# Plowing Gravel Parking lot



## jjfinn (Nov 17, 2008)

Hey Guys can you help me out, I have been plowing for 7 years and this is my first year of being asked to plow anything with gravel. Is it different then trying to plow a paved lot? Would I need to adjust the shoes on the plow so I don't scrape away all the gravel? Do you have to do anything different salting? Thanks for any help you can give.


----------



## BossPlow2010 (Sep 29, 2010)

press the up button quickly (after the plow is down) and drive forward. I have never used plow shoes especially on commercial lots...


----------



## BC Handyman (Dec 15, 2010)

if you use shoes: adjusts them so the shoe is 1/8" below blade
if not using shoes: do what boss plow said, just lift the blade a little so it does not "float"
Out east is different, but I'd suggest sand or a salt sand mix for gravel lots, not straight salt.


----------



## leolkfrm (Mar 11, 2010)

make a gravel guard for the plow and push away....the are pic in the forum, i will post mine when i get it done


----------



## Rat_Power_78 (Sep 16, 2008)

The problem with salt on gravel means you are thawing the ground you are plowing. That of course means loose gravel every time you plow, vs most of it freezing down. I have plowed gravel for many years, my dad's commercial property I plow for him is gravel, as well as a couple driveways I do. No matter what you try, the gravel moves the first couple times. I have tried both setting the shoes below the blade (they seem to sink/displace anything loose on top) and bumping the controller out of float. Neither method has worked for me. Come spring there is always a pile of gravel where the snow gets piled so be prepared to spread that back out onto the parking lot. Only thing that has worked for me is letting the first inch or two get packed down. I know it sounds hack, but its the only thing that seems to help. May want to talk with the property owner to make sure you understand their expectations and that they understand the options. If ice gets to be a problem I recommend straight sand as a traction aid rather than salt to melt it.

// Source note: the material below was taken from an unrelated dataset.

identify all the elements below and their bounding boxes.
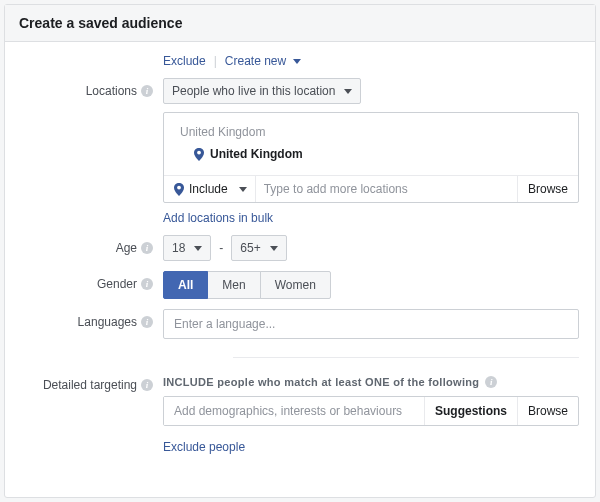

Edit- Take a look at this setup. http://www.plowsite.com/showthread.php?t=133478&highlight=gravel+guard

I got curious to see what was meant by a "gravel guard" and did a quick search. Looks like it would work good just need a little fab skills to set one up and make it easily removable.


----------



## BC Handyman (Dec 15, 2010)

"Gravel guards" are great IF you only do gravel plowing. If you dont do only gravel plowing(like most cases) its not a good option. Plus the fact that it sucks to take on/off on a reg basis. 
Rat power is right though about letting first inch settle/pack into gravel, then when it freezes it's all good, but if you have a decent lot it is possible to plow it without removing much gravel, just harder if it's not frozen.


----------